On the day after our reunion at Chris Brown’s house, Mike Matthew’s parents met with Jon Tinker and other members of the OTT expedition in Sheffield. It was always going to be a difficult meeting and it could well have been the end of the issue, but no mention was made of the problems with the oxygen. It still seemed that at this stage Mike’s family, although clearly grieving, seemed to accept that his was just another death on the world’s highest mountain.

It all changed some two months after the expedition ended, when the Matthews family received a phone call from John Crellin, who had been a member of the OTT expedition, saying that there had been a problem with oxygen on the expedition. Subsequently, the Canadians, Denis Brown and David Rodney, also contacted the Matthews family to make allegations about the oxygen systems which Henry Todd had provided, confirming that not all were the Poisk system which the OTT brochure promised would be used on Everest.

The Matthews family started to ask questions and they were not happy with the answers.

I was first contacted twenty months later in January 2001 by lawyers representing the Matthews family, who asked if I would be willing to be interviewed. I agreed, given that I felt that anything I said would absolve Jon Tinker and Mike Smith from any blame and also given that in my view the death had been a sad result of the dangers of climbing at over 8,000 metres. Whether or not the oxygen issue had in some way led to Mike’s death was possible, but it was very unlikely that it could be proved.

At a second meeting with the lawyers, I mentioned that I would be willing to search for Mike’s body while I was back on Everest in April of that year. I also pointed out that if the body hadn’t been seen by expeditions on Everest before the pre-monsoon season in 2001, it would be very unlikely that we would find it and, most importantly, I wasn’t prepared under any circumstances to risk lives to recover Mike’s body.

I later met with the Matthews family at their home in London. It was a strange meeting because I sensed that the Matthews family saw me as potentially being a spy, given that some of the accused were close friends of mine. I simply saw myself as an honest broker who had had a very high opinion of their son and, as a father, I wanted to help them to achieve some closure.

Given the nature of the death, various people involved had clearly taken legal advice and lawyers had advised them not to say too much to the family.

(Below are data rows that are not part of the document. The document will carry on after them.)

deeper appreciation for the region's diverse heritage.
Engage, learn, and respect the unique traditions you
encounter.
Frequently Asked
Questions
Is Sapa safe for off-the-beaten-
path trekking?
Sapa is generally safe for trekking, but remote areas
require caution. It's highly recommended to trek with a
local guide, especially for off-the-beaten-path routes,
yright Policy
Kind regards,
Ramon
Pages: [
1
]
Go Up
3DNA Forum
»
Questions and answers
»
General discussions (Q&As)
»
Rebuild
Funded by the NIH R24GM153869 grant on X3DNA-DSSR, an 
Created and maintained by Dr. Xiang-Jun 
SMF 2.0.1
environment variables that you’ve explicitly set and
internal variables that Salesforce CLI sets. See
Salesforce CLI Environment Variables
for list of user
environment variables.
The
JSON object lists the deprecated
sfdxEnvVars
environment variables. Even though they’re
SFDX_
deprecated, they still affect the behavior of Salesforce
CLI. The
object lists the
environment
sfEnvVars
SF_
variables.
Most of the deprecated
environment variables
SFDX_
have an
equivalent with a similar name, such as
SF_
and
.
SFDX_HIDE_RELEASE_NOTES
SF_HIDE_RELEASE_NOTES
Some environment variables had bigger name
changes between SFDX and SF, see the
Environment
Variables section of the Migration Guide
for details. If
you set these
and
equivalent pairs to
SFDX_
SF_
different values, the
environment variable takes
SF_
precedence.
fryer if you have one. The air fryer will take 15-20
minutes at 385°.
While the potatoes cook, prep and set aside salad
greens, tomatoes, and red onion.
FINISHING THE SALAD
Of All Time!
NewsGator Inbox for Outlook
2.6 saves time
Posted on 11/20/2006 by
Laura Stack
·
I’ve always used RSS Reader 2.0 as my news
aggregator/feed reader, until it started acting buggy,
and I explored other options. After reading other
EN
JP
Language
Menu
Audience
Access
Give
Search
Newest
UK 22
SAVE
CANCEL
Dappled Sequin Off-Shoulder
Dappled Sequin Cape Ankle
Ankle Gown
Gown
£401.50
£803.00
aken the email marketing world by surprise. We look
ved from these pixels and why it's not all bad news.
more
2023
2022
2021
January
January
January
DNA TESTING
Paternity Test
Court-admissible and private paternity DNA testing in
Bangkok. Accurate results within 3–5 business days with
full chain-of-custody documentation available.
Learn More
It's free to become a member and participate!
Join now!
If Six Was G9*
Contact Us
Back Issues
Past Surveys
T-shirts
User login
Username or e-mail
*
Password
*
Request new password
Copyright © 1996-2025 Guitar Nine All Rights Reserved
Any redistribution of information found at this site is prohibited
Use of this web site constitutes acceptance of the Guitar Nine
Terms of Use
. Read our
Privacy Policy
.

This had created an understandable impression that the mountaineers involved were working together to cover up issues. I am confident that this was not the case, but more openness and transparency, particularly during the meeting at the OTT office in June 1999, may well have brought the issues surrounding Mike’s death to an earlier conclusion.

Because Martin Doyle and Nick Kekus were professional mountain guides, their professional governing body, the British Mountain Guides, carried out their own investigation and their professional standards committee concluded that there was no case to answer. This also didn’t satisfy Mike’s father who felt that this was simply a case of professionals protecting fellow professionals.

In effect, two camps were forming, on one side was the Matthews family, supported by disgruntled OTT clients, and on the other side the greater climbing community, who saw Mike’s death simply as a consequence of the dangers of climbing at high altitude. The issue was not going to go away, as over a period of time the disgruntled clients of OTT, and others who had crossed paths with Henry Todd, used Mike’s death as a way of getting back at a number of people for various issues which they had had in 1999 or before.

Eventually the Matthews family felt that they had no alternative but to turn to the law to get answers to the questions they felt were still unanswered, but it would take a number of years before the case reached court.